Day
26. Mon 4th September.
Return
to Lilongwe
I have managed to arrange for a lift as far as Salima with Phil, who
works in IT in Blantyre, and his brother Mark, and an Irish guy called
Connor who works for an NGO called GOAL. I actually met Phil briefly
last year in Doogles, and although I don't immediately remember
him he remembers me, even my name, which is quite impressive..
Phil wants to get off early, so I pack up my tent and off we go.
Unfortunately I don't even get a chance to say goodbye to Tony and T.J.
Phil is driving a truck, but thankfully with a closed back, not an open
matola, and there are mattresses to sit on, so it is a comfortable
enough ride (apart from one nasty moment when I child runs out into the
road, and we miss it by inches and nearly swerve off the road).

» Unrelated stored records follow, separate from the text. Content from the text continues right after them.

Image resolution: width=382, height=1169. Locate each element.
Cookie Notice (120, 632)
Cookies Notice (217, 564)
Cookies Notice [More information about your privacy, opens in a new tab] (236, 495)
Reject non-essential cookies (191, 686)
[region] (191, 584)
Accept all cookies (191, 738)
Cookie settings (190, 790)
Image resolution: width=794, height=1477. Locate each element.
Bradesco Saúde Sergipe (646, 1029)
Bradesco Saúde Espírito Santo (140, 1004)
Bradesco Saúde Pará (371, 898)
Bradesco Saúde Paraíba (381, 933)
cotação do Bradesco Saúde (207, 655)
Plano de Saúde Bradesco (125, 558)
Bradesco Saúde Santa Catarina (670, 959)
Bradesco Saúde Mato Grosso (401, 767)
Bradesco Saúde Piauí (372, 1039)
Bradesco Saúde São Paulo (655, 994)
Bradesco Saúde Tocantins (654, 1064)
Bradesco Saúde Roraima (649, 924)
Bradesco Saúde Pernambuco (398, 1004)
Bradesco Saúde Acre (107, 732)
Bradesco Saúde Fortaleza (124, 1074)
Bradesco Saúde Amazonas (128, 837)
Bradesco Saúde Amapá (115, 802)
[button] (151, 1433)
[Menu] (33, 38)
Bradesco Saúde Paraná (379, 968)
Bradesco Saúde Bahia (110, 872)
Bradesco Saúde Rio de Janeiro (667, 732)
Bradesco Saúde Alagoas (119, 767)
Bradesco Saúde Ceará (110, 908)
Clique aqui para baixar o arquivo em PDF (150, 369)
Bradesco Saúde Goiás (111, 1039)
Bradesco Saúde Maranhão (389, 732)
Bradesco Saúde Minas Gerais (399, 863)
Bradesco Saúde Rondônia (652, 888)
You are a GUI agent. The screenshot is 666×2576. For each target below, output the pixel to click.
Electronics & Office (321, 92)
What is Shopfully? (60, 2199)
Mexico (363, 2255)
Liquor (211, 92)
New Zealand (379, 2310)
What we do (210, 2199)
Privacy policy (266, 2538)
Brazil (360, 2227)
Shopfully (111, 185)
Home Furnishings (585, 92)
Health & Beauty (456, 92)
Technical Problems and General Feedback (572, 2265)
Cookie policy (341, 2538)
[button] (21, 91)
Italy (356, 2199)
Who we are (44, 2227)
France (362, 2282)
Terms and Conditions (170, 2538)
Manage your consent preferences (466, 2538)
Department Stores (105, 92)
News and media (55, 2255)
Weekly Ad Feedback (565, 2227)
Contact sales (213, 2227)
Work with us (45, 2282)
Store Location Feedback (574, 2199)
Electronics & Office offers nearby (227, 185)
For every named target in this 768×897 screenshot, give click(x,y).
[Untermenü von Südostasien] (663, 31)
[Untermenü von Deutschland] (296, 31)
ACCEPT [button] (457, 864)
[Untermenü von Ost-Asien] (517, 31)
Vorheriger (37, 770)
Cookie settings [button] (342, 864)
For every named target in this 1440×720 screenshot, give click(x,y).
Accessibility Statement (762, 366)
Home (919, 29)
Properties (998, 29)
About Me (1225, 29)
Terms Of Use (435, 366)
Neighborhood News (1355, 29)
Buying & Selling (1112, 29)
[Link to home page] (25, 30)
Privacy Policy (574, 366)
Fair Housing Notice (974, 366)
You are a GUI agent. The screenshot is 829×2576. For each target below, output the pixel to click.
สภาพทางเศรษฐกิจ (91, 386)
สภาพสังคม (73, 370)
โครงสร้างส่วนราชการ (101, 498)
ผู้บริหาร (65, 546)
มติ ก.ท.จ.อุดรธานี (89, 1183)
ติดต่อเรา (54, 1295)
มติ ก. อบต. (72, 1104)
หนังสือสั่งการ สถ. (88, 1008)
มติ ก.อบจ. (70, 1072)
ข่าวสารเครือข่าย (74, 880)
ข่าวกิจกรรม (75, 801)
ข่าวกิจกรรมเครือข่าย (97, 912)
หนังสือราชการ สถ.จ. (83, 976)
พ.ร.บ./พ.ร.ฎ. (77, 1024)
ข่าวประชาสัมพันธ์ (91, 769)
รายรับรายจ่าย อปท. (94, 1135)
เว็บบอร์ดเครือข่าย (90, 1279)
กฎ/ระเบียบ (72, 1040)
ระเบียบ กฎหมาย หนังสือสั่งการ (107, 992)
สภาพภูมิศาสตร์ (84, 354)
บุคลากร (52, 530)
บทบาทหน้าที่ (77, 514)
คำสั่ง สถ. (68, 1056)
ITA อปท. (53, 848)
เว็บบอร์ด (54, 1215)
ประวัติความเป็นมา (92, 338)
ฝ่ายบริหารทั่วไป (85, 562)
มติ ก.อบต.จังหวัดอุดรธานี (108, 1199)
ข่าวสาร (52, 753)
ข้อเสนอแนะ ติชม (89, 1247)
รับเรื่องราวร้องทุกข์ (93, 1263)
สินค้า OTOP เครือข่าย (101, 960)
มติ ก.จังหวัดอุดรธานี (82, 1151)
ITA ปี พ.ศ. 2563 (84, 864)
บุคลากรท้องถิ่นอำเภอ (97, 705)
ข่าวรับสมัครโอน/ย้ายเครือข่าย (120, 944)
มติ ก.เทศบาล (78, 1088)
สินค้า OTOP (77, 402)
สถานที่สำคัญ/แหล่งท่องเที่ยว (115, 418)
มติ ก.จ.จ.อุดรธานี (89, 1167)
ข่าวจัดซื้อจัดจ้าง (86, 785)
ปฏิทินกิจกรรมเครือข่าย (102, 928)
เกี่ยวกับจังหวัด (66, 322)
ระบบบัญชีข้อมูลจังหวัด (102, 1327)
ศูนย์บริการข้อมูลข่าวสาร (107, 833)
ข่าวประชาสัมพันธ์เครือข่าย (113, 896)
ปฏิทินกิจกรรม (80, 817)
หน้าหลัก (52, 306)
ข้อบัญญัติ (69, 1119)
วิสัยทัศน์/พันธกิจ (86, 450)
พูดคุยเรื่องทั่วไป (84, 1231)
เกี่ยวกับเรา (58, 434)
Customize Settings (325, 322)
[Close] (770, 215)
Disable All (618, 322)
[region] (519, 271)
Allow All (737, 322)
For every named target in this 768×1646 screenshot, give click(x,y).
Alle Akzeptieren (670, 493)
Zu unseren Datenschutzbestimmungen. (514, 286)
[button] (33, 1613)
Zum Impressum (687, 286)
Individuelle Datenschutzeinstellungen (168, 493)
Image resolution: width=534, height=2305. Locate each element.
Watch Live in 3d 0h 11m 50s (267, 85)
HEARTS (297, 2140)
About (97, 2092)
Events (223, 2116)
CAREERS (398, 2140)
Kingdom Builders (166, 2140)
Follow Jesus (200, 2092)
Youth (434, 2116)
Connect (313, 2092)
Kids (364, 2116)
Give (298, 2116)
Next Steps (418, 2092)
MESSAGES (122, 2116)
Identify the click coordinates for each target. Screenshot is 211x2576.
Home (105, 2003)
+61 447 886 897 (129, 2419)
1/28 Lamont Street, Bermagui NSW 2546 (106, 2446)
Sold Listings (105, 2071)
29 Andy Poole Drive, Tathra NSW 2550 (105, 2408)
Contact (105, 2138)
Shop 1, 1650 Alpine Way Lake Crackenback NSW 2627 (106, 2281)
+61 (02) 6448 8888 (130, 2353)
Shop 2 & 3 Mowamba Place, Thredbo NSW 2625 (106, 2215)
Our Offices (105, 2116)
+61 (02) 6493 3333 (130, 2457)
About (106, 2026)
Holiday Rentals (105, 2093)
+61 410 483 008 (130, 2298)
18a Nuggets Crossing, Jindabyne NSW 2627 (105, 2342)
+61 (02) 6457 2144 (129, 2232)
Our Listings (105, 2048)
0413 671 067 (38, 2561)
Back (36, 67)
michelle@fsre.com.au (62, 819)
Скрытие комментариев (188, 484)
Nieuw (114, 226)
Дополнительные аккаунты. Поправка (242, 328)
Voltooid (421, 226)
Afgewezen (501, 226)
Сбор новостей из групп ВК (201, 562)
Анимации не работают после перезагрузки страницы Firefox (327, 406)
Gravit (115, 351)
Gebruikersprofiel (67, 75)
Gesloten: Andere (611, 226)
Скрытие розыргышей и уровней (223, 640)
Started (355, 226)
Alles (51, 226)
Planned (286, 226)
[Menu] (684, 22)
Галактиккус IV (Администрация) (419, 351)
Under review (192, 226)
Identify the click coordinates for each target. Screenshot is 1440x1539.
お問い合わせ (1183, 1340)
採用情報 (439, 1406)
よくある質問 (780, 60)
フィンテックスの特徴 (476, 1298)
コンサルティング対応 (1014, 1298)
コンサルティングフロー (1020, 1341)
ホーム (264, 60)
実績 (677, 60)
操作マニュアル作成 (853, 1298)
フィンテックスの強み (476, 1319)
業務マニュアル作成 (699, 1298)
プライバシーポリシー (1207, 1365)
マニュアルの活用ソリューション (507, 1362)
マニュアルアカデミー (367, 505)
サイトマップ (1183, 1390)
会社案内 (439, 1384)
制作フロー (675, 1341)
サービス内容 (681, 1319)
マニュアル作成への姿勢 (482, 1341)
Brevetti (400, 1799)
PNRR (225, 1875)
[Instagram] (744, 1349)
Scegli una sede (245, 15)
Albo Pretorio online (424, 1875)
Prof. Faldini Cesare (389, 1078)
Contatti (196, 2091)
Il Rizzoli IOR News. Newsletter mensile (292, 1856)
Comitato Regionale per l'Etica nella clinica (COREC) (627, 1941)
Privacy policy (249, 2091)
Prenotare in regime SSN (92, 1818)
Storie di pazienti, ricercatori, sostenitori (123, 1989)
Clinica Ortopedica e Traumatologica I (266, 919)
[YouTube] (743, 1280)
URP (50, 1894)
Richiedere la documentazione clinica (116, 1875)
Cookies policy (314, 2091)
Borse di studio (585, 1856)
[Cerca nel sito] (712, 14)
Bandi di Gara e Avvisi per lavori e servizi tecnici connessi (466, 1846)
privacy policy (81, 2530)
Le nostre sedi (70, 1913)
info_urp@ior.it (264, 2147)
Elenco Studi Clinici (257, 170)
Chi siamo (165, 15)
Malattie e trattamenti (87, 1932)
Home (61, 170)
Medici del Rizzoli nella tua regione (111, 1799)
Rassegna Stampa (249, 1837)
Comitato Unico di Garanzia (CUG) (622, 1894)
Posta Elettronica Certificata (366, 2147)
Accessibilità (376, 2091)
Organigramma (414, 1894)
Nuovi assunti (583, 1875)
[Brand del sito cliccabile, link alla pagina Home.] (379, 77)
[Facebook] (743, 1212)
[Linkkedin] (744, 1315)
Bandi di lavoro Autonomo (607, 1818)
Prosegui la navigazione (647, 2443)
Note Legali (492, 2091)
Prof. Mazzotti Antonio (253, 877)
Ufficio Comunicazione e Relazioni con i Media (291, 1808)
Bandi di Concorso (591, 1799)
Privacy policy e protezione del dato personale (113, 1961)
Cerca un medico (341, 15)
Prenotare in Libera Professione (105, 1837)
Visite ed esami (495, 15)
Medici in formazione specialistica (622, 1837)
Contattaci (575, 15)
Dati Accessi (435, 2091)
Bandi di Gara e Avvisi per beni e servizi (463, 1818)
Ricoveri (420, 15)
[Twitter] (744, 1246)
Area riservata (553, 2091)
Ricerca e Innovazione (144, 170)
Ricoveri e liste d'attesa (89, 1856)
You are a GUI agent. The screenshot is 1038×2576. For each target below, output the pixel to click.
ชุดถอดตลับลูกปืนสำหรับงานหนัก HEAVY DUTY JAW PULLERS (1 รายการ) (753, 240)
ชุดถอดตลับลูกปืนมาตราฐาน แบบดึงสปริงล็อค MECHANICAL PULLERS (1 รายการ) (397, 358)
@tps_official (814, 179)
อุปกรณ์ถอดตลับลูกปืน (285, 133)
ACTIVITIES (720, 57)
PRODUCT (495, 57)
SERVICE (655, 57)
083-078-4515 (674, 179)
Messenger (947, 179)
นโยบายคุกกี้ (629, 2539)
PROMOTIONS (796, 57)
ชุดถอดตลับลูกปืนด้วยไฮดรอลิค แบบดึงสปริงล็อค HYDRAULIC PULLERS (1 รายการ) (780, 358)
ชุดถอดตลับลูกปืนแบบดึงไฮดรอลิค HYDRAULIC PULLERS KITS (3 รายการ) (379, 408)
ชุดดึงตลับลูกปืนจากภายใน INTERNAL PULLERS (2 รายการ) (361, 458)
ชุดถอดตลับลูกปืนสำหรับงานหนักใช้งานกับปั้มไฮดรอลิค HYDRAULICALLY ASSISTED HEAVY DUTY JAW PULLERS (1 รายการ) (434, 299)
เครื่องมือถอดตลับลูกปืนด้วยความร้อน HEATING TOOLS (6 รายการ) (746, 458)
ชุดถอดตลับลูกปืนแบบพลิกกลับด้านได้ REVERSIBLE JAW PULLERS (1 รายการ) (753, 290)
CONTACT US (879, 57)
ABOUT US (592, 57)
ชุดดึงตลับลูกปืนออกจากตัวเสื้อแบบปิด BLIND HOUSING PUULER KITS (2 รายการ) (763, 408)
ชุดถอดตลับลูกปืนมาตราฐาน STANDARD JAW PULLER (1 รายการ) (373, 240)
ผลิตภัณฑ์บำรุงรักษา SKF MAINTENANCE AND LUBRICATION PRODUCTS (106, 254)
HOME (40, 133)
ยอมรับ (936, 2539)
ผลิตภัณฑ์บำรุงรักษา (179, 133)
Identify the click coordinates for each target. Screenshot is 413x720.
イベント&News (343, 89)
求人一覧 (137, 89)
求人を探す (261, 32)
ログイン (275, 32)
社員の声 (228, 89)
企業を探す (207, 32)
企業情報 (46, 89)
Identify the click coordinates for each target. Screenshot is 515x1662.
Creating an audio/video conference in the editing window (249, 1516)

Phil and Mark spy two women walking along the side of the road with huge clay
cooking pots on their heads. Apparently Mark likes to buy these pots and
paint them, so he pulls over and barters with the women for one of
their pots, which he duly purchases and slings in the back of the truck
with Connor and me. I love Malawian shopping..
We get to Salima by lunchtime, and go and have some lunch together,
before Phil drops me at the minibus stop, where a group of brits on
bicycles are having a water stop. They are cycling round Lake Malawi
for charity, or something like that, but before I can get the full
story a minibus arrives and I'm off.
I am back in Lilongwe by 4:30 and booked into the Kiboko.
I give a ring through to Barefoot and speak to Monya, who suggests that
I come out for lunch tomorrow. Then Gaynor calls, so I tell her
about my meeting with Patricia Kalliati, and that I am supposed to be
going to see her tomorrow. She says to clear it with Ken, and if
he says it's OK, then I should keep the appointment.